Businesses share the frustration.

“The business community has been aware of this issue for a number of years,” said Gary Toebben, chief executive of the Los Angeles Area Chamber of Commerce, who called the delays a detriment to conducting business here.

Large corporations, often involved in multiple suits, can see legal budgets bloat. Alan Muldawer, general counsel for French transportation conglomerate Transdev’s North American subsidiary, said he is dismayed by the extended litigation schedule in Los Angeles. For instance, it took his firm nearly three years to win a summary judgment award in a $132.5 million dispute with insurer Lloyd’s of London in the wake of a 2008 Metrolink commuter train crash in Chatsworth, which regulators said was caused by one of the company’s train operators.

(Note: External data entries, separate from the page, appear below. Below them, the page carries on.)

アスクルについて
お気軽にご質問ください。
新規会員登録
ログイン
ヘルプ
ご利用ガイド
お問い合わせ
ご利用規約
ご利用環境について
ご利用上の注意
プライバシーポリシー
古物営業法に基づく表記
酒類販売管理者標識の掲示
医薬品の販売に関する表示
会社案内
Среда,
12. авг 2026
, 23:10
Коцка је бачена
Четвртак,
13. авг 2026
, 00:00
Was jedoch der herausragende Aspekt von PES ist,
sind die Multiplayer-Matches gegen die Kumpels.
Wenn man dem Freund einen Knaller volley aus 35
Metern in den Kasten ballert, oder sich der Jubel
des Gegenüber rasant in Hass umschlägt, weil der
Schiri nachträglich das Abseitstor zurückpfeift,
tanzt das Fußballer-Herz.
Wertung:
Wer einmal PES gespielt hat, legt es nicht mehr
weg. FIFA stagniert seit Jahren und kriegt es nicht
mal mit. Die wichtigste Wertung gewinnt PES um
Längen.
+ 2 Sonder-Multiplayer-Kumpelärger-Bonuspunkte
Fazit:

“Due to the extreme case load and obvious shortage of resources the court faces, the ability to schedule hearings and to reach a point where the case could be resolved was significantly delayed, prolonging the litigation and adding greatly to the cost of defending it,” Muldawer said in an email.

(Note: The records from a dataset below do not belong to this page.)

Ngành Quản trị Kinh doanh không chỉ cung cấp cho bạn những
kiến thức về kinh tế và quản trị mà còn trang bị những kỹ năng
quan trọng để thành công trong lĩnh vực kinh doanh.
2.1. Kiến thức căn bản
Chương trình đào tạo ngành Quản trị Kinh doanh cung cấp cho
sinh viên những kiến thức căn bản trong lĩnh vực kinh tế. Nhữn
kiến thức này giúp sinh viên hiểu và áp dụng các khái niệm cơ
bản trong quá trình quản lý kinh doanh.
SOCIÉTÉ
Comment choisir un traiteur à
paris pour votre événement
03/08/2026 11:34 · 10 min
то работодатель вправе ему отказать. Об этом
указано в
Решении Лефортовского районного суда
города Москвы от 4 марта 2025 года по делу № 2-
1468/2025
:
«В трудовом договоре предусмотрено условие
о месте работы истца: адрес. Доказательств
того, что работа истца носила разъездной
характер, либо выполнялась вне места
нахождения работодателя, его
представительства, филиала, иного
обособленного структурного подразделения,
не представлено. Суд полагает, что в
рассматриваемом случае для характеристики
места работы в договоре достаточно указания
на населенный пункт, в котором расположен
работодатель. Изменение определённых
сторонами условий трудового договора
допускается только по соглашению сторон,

Even Presiding Judge Carolyn Kuhl acknowledged there is a problem, noting it can take up to eight months for a simple calendar hearing to take place. However, she said there isn’t much to be done about it without funding increases.

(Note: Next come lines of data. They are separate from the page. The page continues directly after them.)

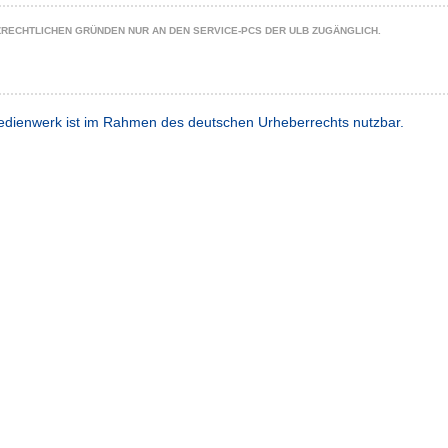
ZRECHTLICHEN GRÜNDEN NUR AN DEN SERVICE-PCS DER ULB ZUGÄNGLICH.
dienwerk ist im Rahmen des deutschen Urheberrechts nutzbar.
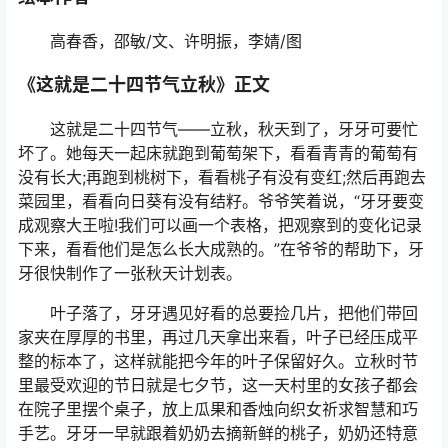
高春香，邵敏/文、许明振，李婧/图
《这就是二十四节气立秋》正文
这就是二十四节气——立秋，秋天到了，牙牙可要忙
坏了。她每天一起床就跑到葡萄架下，看看青青的葡萄有
没有长大;再跑到桃树下，看看桃子有没有变红;然后再跑去
菜园里，看看向日葵有没有结籽。爷爷笑着说，“牙牙要变
成观察大王啦!我们可以画一个表格，把观察到的变化记录
下来，看看他们是怎么长大成熟的。”在爷爷的帮助下，牙
牙很快制作了一张秋天计划表。
叶子落了，牙牙遇见好看的总要捡几片，把他们带回
家夹在厚厚的书里，再过几天拿出来看，叶子已经压成平
整的标本了，这样就能把今年的叶子保留好久。立秋时节
里最受欢迎的节日就是七夕节，这一天村里的女孩子都会
在院子里摆个桌子，放上瓜果和香烛向织女祈求智慧和巧
手艺。牙牙一早就跟着奶奶去摘新鲜的桃子，奶奶还特意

Funding for the courts plummeted in the wake of the state’s budget crisis. Contributions went from $662 million in fiscal year 2010-11 to $507 million in 2011-12 and bottomed out in 2012-13 at $407 million. As the California economy has rebounded, these numbers have been bumped back up, with the latest budget figures available showing the court received $485 million from state coffers in 2014-15.

“What we need is additional funds in order to open more courtrooms and to get the backlog of cases taken care of,” Kuhl said.

New court order

The impetus behind the plan, according to Kuhl, came partly from the court’s experience with complex litigation and so-called coordinated proceedings. Starting decades ago, court administrators realized the influx of a particularly popular type of litigation – the most infamous being asbestos cases – could overwhelm the system. So single-issue courts were created to deal with the problem. Hubs, which are broader in scope, were the next iteration.

Despite the headaches created by the sluggish time line, Kuhl and attorneys practicing regularly in the hubs said the system has worked well. Early on, hub courts received some initial criticism from community activists who complained it destroyed the neighborhood court system, but litigators have since realized the hubs create uniformity that wouldn’t otherwise exist. And that, according to Curt Cutting of Encino’s Horvitz & Levy, is a byproduct carried over from single-issue courts.

“If you know what the rules are going to be on the issues, it makes it much easier to resolve disputes,” he said.

In all, six different case types have been consolidated into these streamlined courts: Small claims, limited-jurisdiction collection, and unlawful detainer cases have been consolidated at regional hubs located in several courthouses around Los Angeles County. General personal injury, limited civil, and probate cases have all been moved exclusively to downtown L.A.’s Stanley Mosk Courthouse.

“We won’t ever go back to the structure we had previously,” Kuhl said. “Having expert staff and expert judicial officers address specific case needs has efficiencies that we would probably try and maintain even if we were (able to open more courtrooms).”